Two independent Australian MPs have banded together to launch a new centrist political party that they say is a response to an increasingly divisive landscape.
The Community Strong Australia party - launched in Canberra on Thursday - will offer ‘unity over division and reason over rage’, have no leader and allow members to vote freely, rather than along party lines.
Its two members, Sydney MPs Zali Steggall and Allegra Spender, are from a group of independent MPs known as teals who share socially liberal values and want greater climate action.
Both MPs said the party will provide an alternate political force to the current two-party system in Australia.
The two-party system has traditionally been dominated by the centre-left Labor and the Liberal-Nationals Coalition. Labour won a landslide victory at last year’s federal election, securing a second term in power, while the Coalition suffered its worst defeat ever and followed months of in-fighting.
In recent months, the right-wing One Nation party has surged, with some polls finding the party’s leader Pauline Hanson as the preferred prime minister. Steggall and Spender said the rise in support for One Nation and its anti-immigration rhetoric spurred their decision to form a new party, guided by the grievances voiced by voters.
“We absolutely hear those grievances,” Spender said. “People are frustrated and tired of the status quo.” She added that if she weren’t in politics, she wouldn’t know who to vote for.
Spender, who won her seat in 2022, said the party wants to hear from communities beyond her own that want a voice that genuinely reflects them.
Steggall, a former barrister and Winter Olympian, has been a federal MP since 2019, after she unseated former prime minister Tony Abbott in an electorate that had been held by the Liberal Party for more than a century.
“We don’t want the in-fighting, we don’t want the blame game.
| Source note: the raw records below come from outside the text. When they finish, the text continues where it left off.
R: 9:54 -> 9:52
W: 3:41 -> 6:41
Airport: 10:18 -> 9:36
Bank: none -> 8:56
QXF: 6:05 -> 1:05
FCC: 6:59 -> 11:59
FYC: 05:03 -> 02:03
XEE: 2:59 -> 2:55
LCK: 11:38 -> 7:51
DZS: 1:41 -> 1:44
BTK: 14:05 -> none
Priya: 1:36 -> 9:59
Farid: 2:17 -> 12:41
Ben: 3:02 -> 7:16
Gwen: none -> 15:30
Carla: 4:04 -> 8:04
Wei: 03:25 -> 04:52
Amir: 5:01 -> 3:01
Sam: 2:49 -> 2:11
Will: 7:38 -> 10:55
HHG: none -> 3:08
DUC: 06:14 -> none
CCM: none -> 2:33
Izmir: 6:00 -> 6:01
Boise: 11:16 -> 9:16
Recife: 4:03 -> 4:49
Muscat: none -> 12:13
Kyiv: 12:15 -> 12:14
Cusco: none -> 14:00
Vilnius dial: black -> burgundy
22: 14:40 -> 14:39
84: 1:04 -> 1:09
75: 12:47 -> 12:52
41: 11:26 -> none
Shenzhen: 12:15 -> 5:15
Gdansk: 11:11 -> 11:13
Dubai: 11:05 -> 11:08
We want solutions that will make a difference to us,” Steggall said.
Key issues for the party will be housing affordability and cost of living pressures, as well as climate change, childcare, education and healthcare.
The pair also told local media that Climate 200, a political organisation that has helped fund independents that have won several Liberal seats in recent elections, was not involved with the new party. New electoral funding laws allow political parties a much bigger budget for campaigning, which some independents have said will disadvantage them.
Several other independents have ruled out joining, with another two teals considering their options. The party has lodged an application with the Australian Electoral Commission with registration expected to be finalised in October.